[Collection entries]
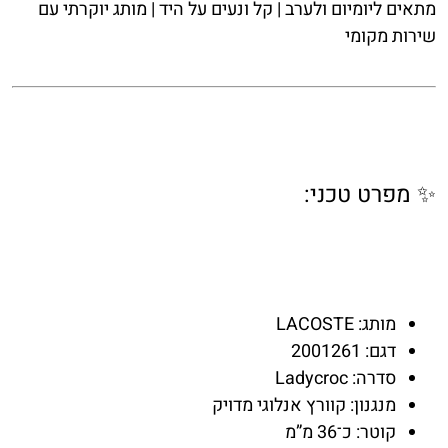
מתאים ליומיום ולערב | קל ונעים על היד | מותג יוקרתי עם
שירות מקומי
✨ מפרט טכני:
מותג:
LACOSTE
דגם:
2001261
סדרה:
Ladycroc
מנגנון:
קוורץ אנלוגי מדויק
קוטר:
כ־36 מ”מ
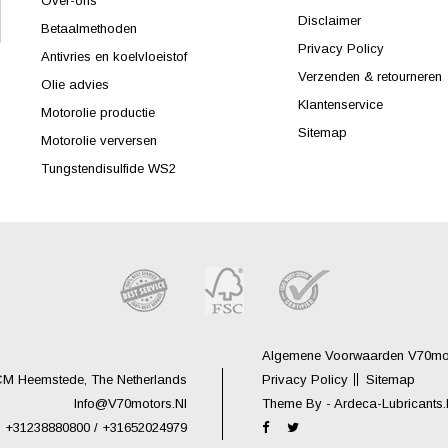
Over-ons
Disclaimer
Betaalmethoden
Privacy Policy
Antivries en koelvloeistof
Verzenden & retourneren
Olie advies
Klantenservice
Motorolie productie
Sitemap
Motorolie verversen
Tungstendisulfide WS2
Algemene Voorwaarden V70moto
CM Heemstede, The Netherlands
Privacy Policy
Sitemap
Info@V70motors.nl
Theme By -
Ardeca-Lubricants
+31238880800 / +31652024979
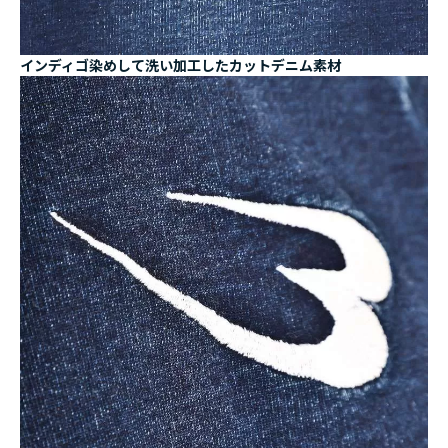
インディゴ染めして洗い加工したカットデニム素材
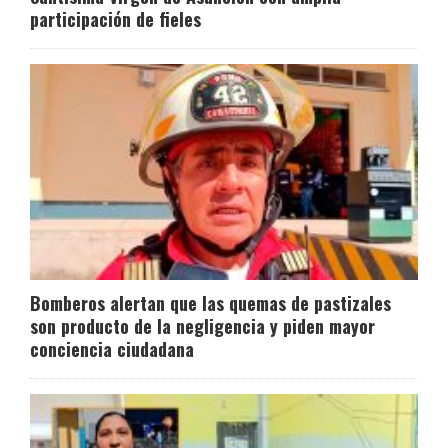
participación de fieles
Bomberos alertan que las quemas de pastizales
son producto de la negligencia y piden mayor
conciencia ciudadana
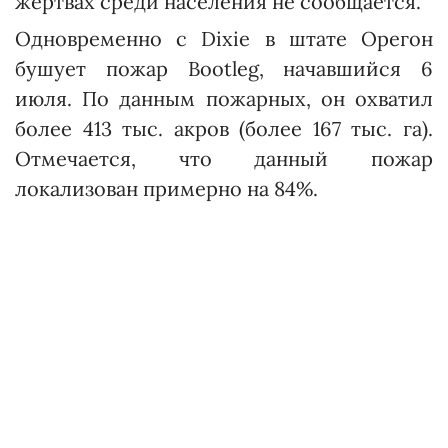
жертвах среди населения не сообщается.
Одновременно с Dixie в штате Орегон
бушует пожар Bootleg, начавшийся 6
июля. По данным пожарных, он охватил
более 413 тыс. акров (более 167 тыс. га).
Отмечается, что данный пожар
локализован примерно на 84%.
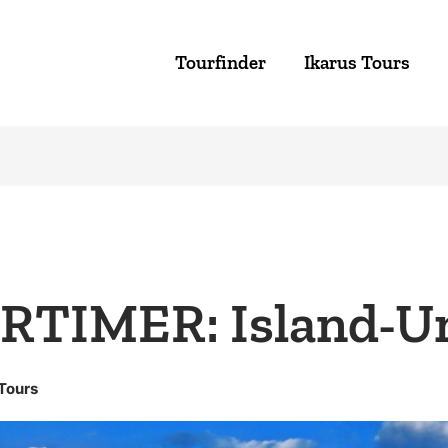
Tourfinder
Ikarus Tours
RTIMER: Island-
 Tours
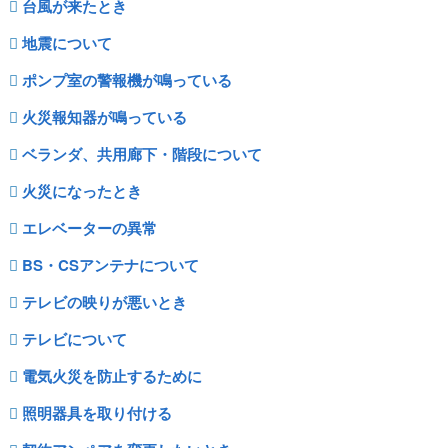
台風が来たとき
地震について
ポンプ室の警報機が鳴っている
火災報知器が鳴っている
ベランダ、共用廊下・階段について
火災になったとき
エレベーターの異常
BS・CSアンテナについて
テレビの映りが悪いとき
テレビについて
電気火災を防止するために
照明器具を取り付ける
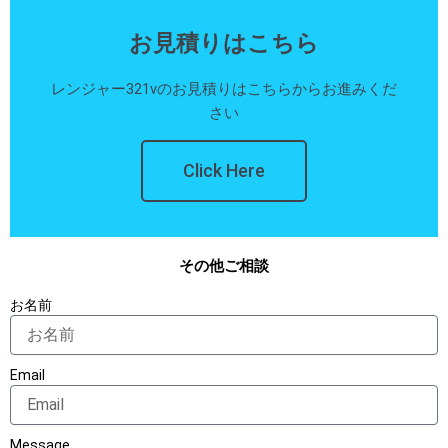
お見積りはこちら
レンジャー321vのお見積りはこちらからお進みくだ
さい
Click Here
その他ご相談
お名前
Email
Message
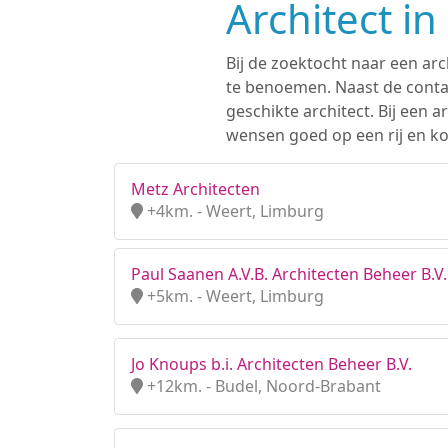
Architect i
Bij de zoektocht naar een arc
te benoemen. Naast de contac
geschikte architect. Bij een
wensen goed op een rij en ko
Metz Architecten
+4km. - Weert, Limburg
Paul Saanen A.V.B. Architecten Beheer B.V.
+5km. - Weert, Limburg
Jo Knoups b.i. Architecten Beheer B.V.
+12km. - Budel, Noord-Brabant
...
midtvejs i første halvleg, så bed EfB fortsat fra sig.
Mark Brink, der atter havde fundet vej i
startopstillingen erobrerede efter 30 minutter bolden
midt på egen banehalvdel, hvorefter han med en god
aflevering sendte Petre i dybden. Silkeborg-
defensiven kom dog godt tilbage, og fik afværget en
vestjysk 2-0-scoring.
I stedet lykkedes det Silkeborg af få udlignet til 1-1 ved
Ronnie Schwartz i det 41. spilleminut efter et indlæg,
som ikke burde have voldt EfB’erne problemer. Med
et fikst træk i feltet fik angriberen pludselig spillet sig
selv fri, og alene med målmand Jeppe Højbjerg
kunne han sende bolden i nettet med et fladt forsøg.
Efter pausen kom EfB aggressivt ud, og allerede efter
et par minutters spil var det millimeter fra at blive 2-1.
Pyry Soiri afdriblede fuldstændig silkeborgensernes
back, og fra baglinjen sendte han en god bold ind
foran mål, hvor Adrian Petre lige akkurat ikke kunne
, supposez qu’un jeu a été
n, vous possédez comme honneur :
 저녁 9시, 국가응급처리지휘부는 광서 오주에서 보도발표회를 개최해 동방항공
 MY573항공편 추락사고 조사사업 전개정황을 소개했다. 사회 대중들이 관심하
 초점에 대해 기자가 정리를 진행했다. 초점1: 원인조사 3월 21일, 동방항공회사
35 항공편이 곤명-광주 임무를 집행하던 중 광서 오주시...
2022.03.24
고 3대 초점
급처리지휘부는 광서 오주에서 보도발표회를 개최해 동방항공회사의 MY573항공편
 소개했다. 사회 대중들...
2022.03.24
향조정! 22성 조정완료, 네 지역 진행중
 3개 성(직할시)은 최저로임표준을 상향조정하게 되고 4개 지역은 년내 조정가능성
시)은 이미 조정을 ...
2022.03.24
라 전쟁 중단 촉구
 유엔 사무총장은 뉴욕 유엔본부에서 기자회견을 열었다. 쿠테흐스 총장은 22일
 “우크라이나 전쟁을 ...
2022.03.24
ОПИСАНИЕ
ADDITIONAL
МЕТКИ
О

## Activity
Copy the lines above exactly, starting with the line that contains "מתאים ליומיום ולערב" and ending with the line that contains "te benoemen. Naast de contac", and leave out any pictures.

## Result for this task
מתאים ליומיום ולערב | קל ונעים על היד | מותג יוקרתי עם
שירות מקומי
✨ מפרט טכני:
מותג:
LACOSTE
דגם:
2001261
סדרה:
Ladycroc
מנגנון:
קוורץ אנלוגי מדויק
קוטר:
כ־36 מ”מ
Over-ons
Disclaimer
Betaalmethoden
Privacy Policy
Antivries en koelvloeistof
Verzenden & retourneren
Olie advies
Klantenservice
Motorolie productie
Sitemap
Motorolie verversen
Tungstendisulfide WS2
Algemene Voorwaarden V70moto
CM Heemstede, The Netherlands
Privacy Policy
Sitemap
Info@V70motors.nl
Theme By -
Ardeca-Lubricants
+31238880800 / +31652024979
インディゴ染めして洗い加工したカットデニム素材
participación de fieles
Bomberos alertan que las quemas de pastizales
son producto de la negligencia y piden mayor
conciencia ciudadana
жертвах среди населения не сообщается.
Одновременно с Dixie в штате Орегон
бушует пожар Bootleg, начавшийся 6
июля. По данным пожарных, он охватил
более 413 тыс. акров (более 167 тыс. га).
Отмечается, что данный пожар
локализован примерно на 84%.
Tourfinder
Ikarus Tours
RTIMER: Island-
 Tours
台風が来たとき
地震について
ポンプ室の警報機が鳴っている
火災報知器が鳴っている
ベランダ、共用廊下・階段について
火災になったとき
エレベーターの異常
BS・CSアンテナについて
テレビの映りが悪いとき
テレビについて
電気火災を防止するために
照明器具を取り付ける
お見積りはこちら
レンジャー321vのお見積りはこちらからお進みくだ
さい
Click Here
その他ご相談
お名前
Email
Message
Architect i
Bij de zoektocht naar een arc
te benoemen. Naast de contac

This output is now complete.